Design and development teams can take a computer-generated CAD file, coupled with specified physical properties of the plastic, to create finite element models and predict the performance of the thermoforming and product integrity.

With NeliSim Finite Element Analysis, two types of simulation may be performed: Thermo-Forming Simulation, which simulates the limitation of final product using minimal resources; and Transit-Test Simulation, whichdetermines predictability in product performance during product integrity testing. This provides insightful data on factors such as minimum wall thicknesses; shows material deflections that may result in cracked flanges and seal creep; and leads to a better overall understanding of product limitations before entering physical testing protocols – leading to higher first-time-right outcomes. 

The engineering team can provide a simulated view of the complete package, as opposed to only assessing the performance of select components individually. Assessing the product as a whole provides a higher degree of confidence that the thermoformed piece is accurate to reality. 

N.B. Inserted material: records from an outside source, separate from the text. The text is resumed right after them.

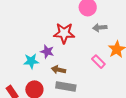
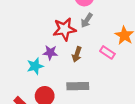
gray arrow: (100, 28) -> (87, 20), moved, turned -40
brown arrow: (58, 70) -> (77, 54), moved, turned -72

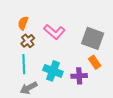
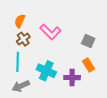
gray square: (93, 38) -> (88, 41), size x0.6

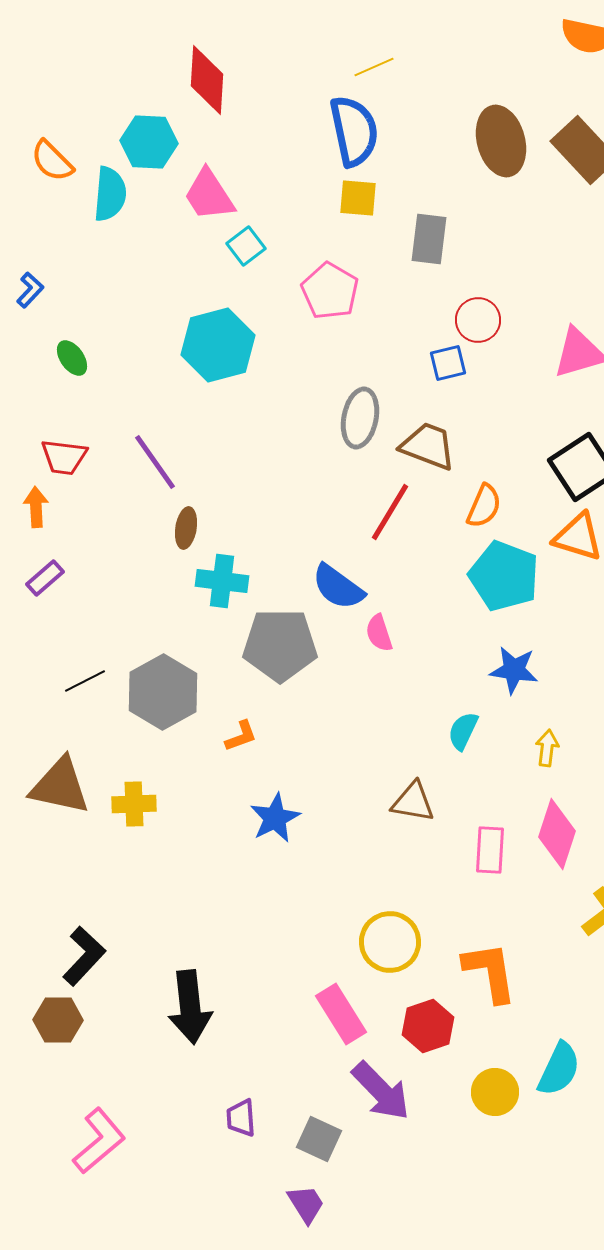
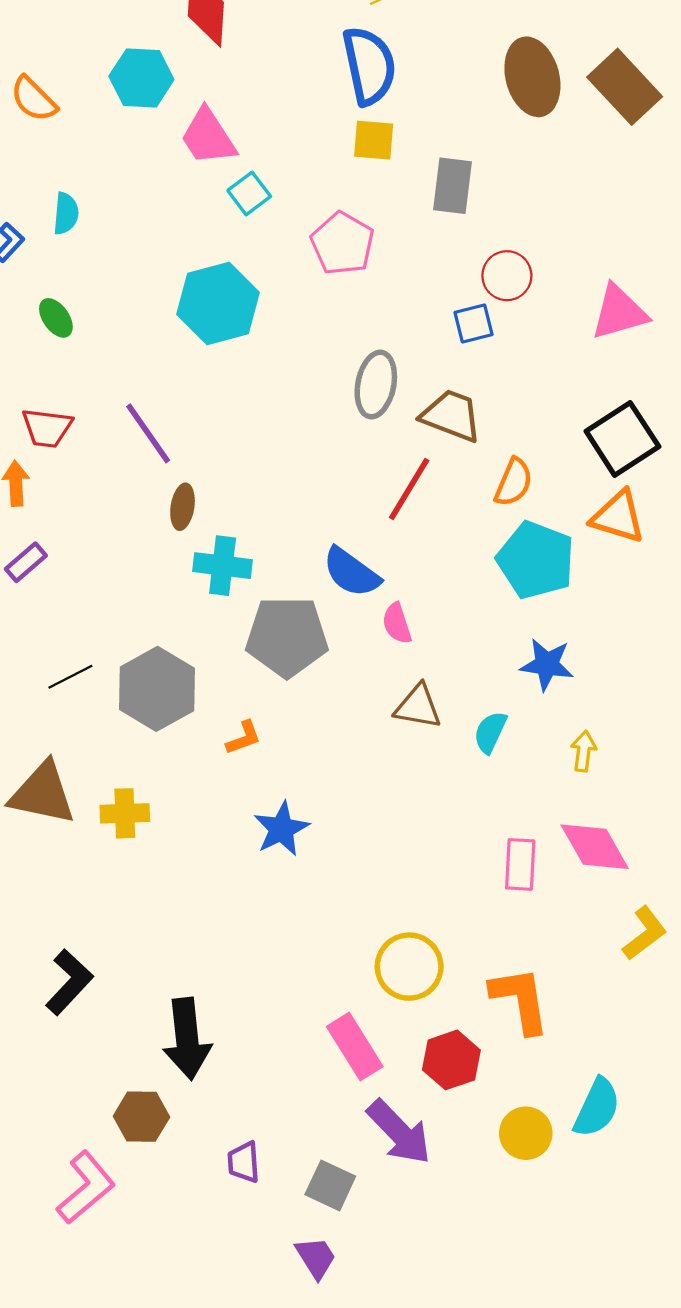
cyan semicircle: (110, 194) -> (66, 213), moved, size x0.7
brown triangle: (413, 802) -> (418, 707), moved
pink diamond: (557, 834) -> (595, 847), turned -48
brown hexagon: (58, 1020) -> (141, 1117), moved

Designing for improved sustainability 

The transformative product development enabled through simulation may lead to improved sustainability and lower costs. By identifying critical to quality attributes (CQA) early and driving more optimal plug designs, simulation reduces unnecessary product components and raw materials usage. Additionally, effective simulation prevents unnecessary manufacturing and shipping of defective product.

Conclusion: simulation for product development

With the physical modeling and testing methods currently used by medical device companies, unforeseen issues may not materialise until late in the process, resulting in delayed lead times and additional costs. Use of simulation helps to reduce design churn, establish design best practices early on and ultimately helps bring effective products to market more expediently. By allowing customers to accurately assess predictability of packaging performance and have a better edge of failure understanding, in the end the customer gets a higher quality product.